[Document understanding data]
::::::::::
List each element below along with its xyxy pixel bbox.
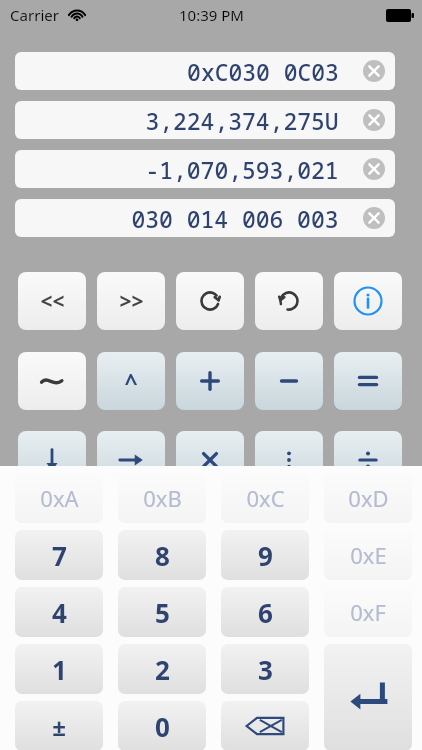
staticText: 10:39 PM xyxy=(179,5,244,25)
button[interactable]: Clear xyxy=(361,58,387,84)
button[interactable]: + xyxy=(176,352,244,410)
staticText: Carrier xyxy=(10,5,59,25)
button[interactable]: divide xyxy=(334,431,402,489)
staticText: 0xA xyxy=(40,483,79,513)
button[interactable]: << xyxy=(18,272,86,330)
button[interactable]: ^ xyxy=(97,352,165,410)
button[interactable]: Backspace xyxy=(221,701,309,750)
button[interactable]: 6 xyxy=(221,587,309,637)
button[interactable]: 3,224,374,275U xyxy=(15,101,395,139)
staticText: 4 xyxy=(52,595,67,630)
button[interactable]: 2 xyxy=(118,644,206,694)
button[interactable]: mod xyxy=(255,431,323,489)
button[interactable]: = xyxy=(334,352,402,410)
button[interactable]: ± xyxy=(15,701,103,750)
button[interactable]: 8 xyxy=(118,530,206,580)
button[interactable]: Redo xyxy=(255,272,323,330)
button[interactable]: Clear xyxy=(361,107,387,133)
staticText: -1,070,593,021 xyxy=(145,154,339,185)
staticText: 3,224,374,275U xyxy=(145,105,339,136)
button[interactable]: ~ xyxy=(18,352,86,410)
staticText: 7 xyxy=(52,538,67,573)
button[interactable]: 5 xyxy=(118,587,206,637)
staticText: 0xF xyxy=(350,597,386,627)
button[interactable]: -1,070,593,021 xyxy=(15,150,395,188)
button[interactable]: Enter xyxy=(324,644,412,750)
staticText: 6 xyxy=(258,595,273,630)
button[interactable]: down xyxy=(18,431,86,489)
button[interactable]: 0xE xyxy=(324,530,412,580)
button[interactable]: Clear xyxy=(361,156,387,182)
staticText: 2 xyxy=(155,652,170,687)
staticText: 3 xyxy=(258,652,273,687)
button[interactable]: - xyxy=(255,352,323,410)
staticText: >> xyxy=(119,287,144,316)
staticText: 9 xyxy=(258,538,273,573)
button[interactable]: 030 014 006 003 xyxy=(15,199,395,237)
button[interactable]: 7 xyxy=(15,530,103,580)
button[interactable]: 0xD xyxy=(324,473,412,523)
button[interactable]: 0xA xyxy=(15,473,103,523)
staticText: 030 014 006 003 xyxy=(131,203,339,234)
button[interactable]: 0xC xyxy=(221,473,309,523)
button[interactable]: 0xB xyxy=(118,473,206,523)
button[interactable]: 3 xyxy=(221,644,309,694)
staticText: 0xD xyxy=(348,483,389,513)
staticText: << xyxy=(40,287,65,316)
staticText: 0xE xyxy=(350,540,387,570)
button[interactable]: Info xyxy=(334,272,402,330)
staticText: 8 xyxy=(155,538,170,573)
staticText: ^ xyxy=(124,366,138,397)
button[interactable]: 0xF xyxy=(324,587,412,637)
button[interactable]: 0 xyxy=(118,701,206,750)
staticText: 0xC030 0C03 xyxy=(187,56,339,87)
staticText: ± xyxy=(52,710,66,743)
button[interactable]: multiply xyxy=(176,431,244,489)
button[interactable]: right xyxy=(97,431,165,489)
staticText: 0 xyxy=(155,709,170,744)
button[interactable]: >> xyxy=(97,272,165,330)
button[interactable]: 9 xyxy=(221,530,309,580)
button[interactable]: 4 xyxy=(15,587,103,637)
staticText: 1 xyxy=(52,652,67,687)
staticText: 0xC xyxy=(246,483,285,513)
button[interactable]: 1 xyxy=(15,644,103,694)
button[interactable]: Undo xyxy=(176,272,244,330)
button[interactable]: 0xC030 0C03 xyxy=(15,52,395,90)
staticText: 5 xyxy=(155,595,170,630)
staticText: 0xB xyxy=(143,483,182,513)
button[interactable]: Clear xyxy=(361,205,387,231)
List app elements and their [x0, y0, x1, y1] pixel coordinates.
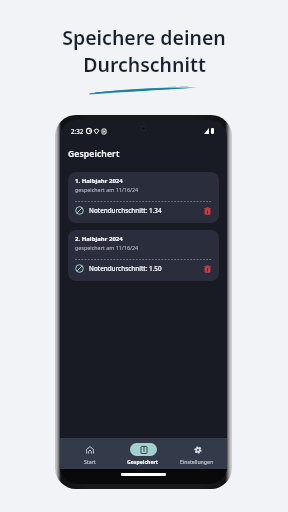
button[interactable]: Start	[63, 438, 116, 469]
button[interactable]: Gespeichert	[116, 438, 170, 469]
staticText: Einstellungen	[180, 458, 214, 465]
button[interactable]: Einstellungen	[170, 438, 224, 469]
staticText: gespeichert am 11/16/24	[75, 244, 139, 251]
staticText: Notendurchschnitt: 1.34	[89, 206, 162, 215]
staticText: Speichere deinen	[62, 24, 226, 51]
staticText: Durchschnitt	[83, 51, 206, 78]
staticText: Start	[84, 458, 96, 465]
button[interactable]: Löschen	[203, 207, 211, 215]
staticText: 1. Halbjahr 2024	[75, 177, 123, 185]
staticText: 2. Halbjahr 2024	[75, 235, 123, 243]
staticText: Notendurchschnitt: 1.50	[89, 264, 162, 273]
button[interactable]: 2. Halbjahr 2024	[68, 230, 219, 281]
button[interactable]: Löschen	[203, 265, 211, 273]
staticText: gespeichert am 11/16/24	[75, 186, 139, 193]
staticText: 2:32	[71, 127, 84, 135]
staticText: Gespeichert	[127, 458, 159, 465]
button[interactable]: 1. Halbjahr 2024	[68, 172, 219, 223]
staticText: Gespeichert	[68, 148, 120, 160]
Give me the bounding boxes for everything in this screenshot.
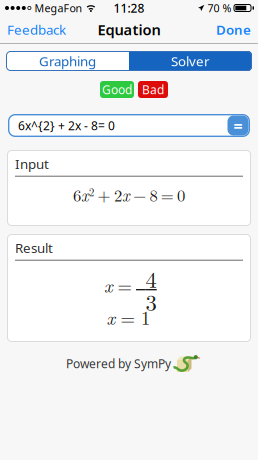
- staticText: 2: [114, 183, 122, 206]
- staticText: Bad: [142, 82, 164, 97]
- button[interactable]: Solve: [228, 116, 248, 136]
- staticText: Powered by SymPy: [66, 356, 171, 371]
- staticText: 6x^{2} + 2x - 8= 0: [18, 118, 115, 133]
- staticText: 3: [146, 285, 156, 317]
- button[interactable]: Feedback: [7, 21, 66, 38]
- button[interactable]: Done: [216, 21, 251, 38]
- staticText: MegaFon: [34, 1, 82, 15]
- staticText: +: [98, 183, 111, 206]
- staticText: Solver: [171, 52, 210, 70]
- button[interactable]: Good: [100, 81, 134, 98]
- staticText: 2: [89, 184, 94, 199]
- staticText: =: [234, 115, 242, 136]
- staticText: =: [120, 304, 136, 330]
- staticText: Input: [15, 155, 49, 173]
- staticText: x: [104, 272, 113, 298]
- staticText: 70 %: [208, 1, 232, 15]
- staticText: 6: [73, 183, 81, 206]
- staticText: x: [106, 304, 116, 330]
- staticText: Equation: [98, 20, 160, 39]
- staticText: x: [122, 183, 130, 206]
- button[interactable]: Solver: [129, 51, 252, 71]
- staticText: Feedback: [7, 21, 66, 38]
- staticText: 11:28: [114, 0, 144, 16]
- staticText: Good: [102, 82, 132, 97]
- staticText: =: [118, 272, 132, 298]
- staticText: =: [161, 183, 174, 206]
- staticText: Graphing: [39, 52, 96, 70]
- staticText: Done: [216, 21, 251, 38]
- staticText: 0: [177, 183, 185, 206]
- staticText: Result: [15, 239, 53, 257]
- staticText: −: [133, 183, 146, 206]
- button[interactable]: Graphing: [6, 51, 129, 71]
- staticText: 4: [146, 262, 156, 294]
- staticText: 1: [141, 304, 150, 330]
- button[interactable]: Bad: [138, 81, 168, 98]
- staticText: 8: [150, 183, 158, 206]
- staticText: x: [81, 183, 89, 206]
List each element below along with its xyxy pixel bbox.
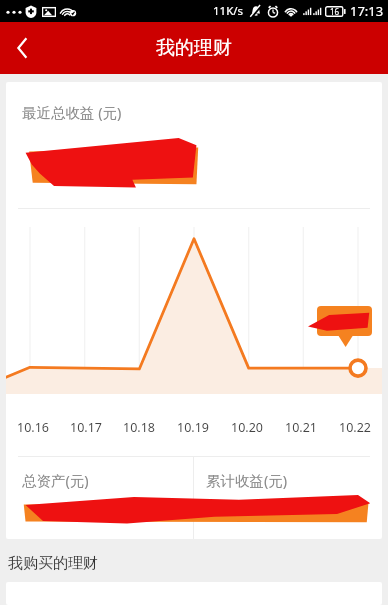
staticText: 10.21 <box>285 419 317 436</box>
staticText: 10.19 <box>177 419 209 436</box>
staticText: 我的理财 <box>156 36 232 60</box>
button[interactable]: 累计收益(元) <box>194 457 382 539</box>
staticText: 11K/s <box>213 3 244 19</box>
staticText: 10.17 <box>70 419 102 436</box>
staticText: 总资产(元) <box>22 470 89 490</box>
staticText: 10.16 <box>17 419 49 436</box>
button[interactable]: Back <box>0 22 44 74</box>
staticText: 我购买的理财 <box>8 554 98 573</box>
staticText: 16 <box>330 6 340 17</box>
staticText: 10.20 <box>231 419 263 436</box>
staticText: 10.18 <box>123 419 155 436</box>
staticText: 累计收益(元) <box>206 470 288 490</box>
staticText: 17:13 <box>350 2 384 20</box>
staticText: 10.22 <box>339 419 371 436</box>
staticText: 最近总收益 (元) <box>22 102 122 122</box>
button[interactable]: 总资产(元) <box>6 457 193 539</box>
::::::::::
Which lines in the records above contain the string "累计收益"? Copy them.

▶ [Result of the exercise]
button[interactable]: 累计收益(元) <box>194 457 382 539</box>
staticText: 累计收益(元) <box>206 470 288 490</box>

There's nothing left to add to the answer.